Accordingly, contrary to the trial judge's second conclusion of law, we held that the Legislature lacked the authority to provide in the local detention statute for pretrial release of defendants charged with first degree murder where the proof is evident and the presumption great; and, contrary to the judge's fourth conclusion, we held that the local detention statute is inconsistent with section 3 of the ROA, at least as it relates to defendants charged with first degree murder where the proof is evident or the presumption great.
Additionally, counter to the trial judge's first conclusion of law, we held in Browne that "the BRA is not applicable to cases tried in the Superior Court except as provided for in Superior Court Rule 141" and that "the appropriate provisions of the BRA merely guide trial judges with respect to the release of defendants pending trial, but not with respect to the detention of such defendants." Id.

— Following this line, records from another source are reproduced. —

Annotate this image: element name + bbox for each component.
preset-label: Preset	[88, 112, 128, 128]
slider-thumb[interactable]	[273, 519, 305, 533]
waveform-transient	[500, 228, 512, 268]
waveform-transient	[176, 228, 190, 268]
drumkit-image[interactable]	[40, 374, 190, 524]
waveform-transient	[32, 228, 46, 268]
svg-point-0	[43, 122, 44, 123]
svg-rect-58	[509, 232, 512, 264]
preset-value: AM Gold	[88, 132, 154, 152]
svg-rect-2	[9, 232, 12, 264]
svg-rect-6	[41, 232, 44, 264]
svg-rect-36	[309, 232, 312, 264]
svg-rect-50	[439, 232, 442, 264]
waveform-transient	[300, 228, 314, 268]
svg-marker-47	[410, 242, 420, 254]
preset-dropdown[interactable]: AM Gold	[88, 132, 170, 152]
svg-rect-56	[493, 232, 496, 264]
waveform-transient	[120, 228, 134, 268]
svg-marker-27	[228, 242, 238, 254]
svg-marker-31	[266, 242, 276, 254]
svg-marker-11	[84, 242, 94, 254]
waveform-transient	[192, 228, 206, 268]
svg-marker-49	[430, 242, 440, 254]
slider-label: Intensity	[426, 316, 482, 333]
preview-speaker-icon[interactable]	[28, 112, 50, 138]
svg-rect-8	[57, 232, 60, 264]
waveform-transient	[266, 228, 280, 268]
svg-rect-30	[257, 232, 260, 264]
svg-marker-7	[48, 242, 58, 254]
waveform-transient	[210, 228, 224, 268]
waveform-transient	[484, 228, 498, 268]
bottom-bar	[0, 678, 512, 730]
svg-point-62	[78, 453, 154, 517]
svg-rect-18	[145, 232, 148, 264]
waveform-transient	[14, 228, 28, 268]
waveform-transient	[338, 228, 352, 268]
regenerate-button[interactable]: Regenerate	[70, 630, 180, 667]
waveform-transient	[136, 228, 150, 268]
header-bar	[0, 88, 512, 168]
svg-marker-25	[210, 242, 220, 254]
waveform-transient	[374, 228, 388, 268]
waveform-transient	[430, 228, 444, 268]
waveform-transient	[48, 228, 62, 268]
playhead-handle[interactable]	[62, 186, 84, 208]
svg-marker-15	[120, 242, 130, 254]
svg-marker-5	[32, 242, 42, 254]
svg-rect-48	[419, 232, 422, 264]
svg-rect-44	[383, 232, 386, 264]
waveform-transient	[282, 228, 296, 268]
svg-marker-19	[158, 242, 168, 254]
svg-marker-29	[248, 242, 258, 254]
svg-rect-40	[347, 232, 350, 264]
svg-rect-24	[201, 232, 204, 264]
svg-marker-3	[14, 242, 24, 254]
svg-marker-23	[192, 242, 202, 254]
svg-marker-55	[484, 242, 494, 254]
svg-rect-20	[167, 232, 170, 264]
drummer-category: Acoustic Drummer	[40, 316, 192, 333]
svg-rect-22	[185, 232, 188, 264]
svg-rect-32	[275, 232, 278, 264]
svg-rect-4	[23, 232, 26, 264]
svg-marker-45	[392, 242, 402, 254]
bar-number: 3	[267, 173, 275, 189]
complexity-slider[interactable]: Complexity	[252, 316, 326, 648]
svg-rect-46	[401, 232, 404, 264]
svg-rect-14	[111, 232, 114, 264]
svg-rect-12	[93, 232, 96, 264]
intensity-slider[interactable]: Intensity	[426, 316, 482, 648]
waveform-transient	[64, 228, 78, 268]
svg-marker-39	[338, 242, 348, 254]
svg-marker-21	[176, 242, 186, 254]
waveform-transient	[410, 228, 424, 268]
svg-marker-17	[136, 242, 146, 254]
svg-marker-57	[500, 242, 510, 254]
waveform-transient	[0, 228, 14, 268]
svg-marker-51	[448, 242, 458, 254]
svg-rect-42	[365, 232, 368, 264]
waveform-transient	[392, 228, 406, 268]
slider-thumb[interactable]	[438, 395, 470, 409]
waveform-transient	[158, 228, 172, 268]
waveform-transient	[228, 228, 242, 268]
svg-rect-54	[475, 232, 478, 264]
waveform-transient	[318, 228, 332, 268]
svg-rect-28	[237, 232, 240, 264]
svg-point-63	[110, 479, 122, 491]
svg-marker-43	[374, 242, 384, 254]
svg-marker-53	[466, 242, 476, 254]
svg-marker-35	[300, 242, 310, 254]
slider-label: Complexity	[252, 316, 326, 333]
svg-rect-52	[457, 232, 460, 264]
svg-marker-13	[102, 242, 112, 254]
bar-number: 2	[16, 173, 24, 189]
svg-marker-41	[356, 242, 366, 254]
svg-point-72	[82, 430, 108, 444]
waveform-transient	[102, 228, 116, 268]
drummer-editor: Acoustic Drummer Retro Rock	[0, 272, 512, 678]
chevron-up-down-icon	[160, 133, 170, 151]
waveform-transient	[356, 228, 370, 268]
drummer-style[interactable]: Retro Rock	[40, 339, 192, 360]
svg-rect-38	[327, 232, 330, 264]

Finally, the Court also considered in Browne whether there is a right to bail in the Virgin Islands. Specifically, we stated:
"The United States Supreme Court has held that the excessive bail clause of the Eighth Amendment to the United States Constitution does not guarantee a right to bail in all cases. See U.S. v. Salerno, 481 U.S. 739, 752-54, 107 S. Ct. 2095, 2104-05, 95 L. Ed. 2d 697 (1987). However, by simultaneously enacting the Judiciary Act of 1789, which was the forerunner of the BRA, Congress granted the right to pretrial bail for defendants charged with noncapital federal crimes in federal courts. See Act of Sept. 24, 1789, ch. 20, § 29, 1 Stat. 88. Evidencing an intent to ensure that Virgin Islands defendants were also guaranteed an explicit right to bail, Congress, in addition to enacting the Eighth Amendment's excessive bail prohibition language in the ROA, enacted the bail provision in section 3 of the ROA ... ." (50 V.I. at 256.)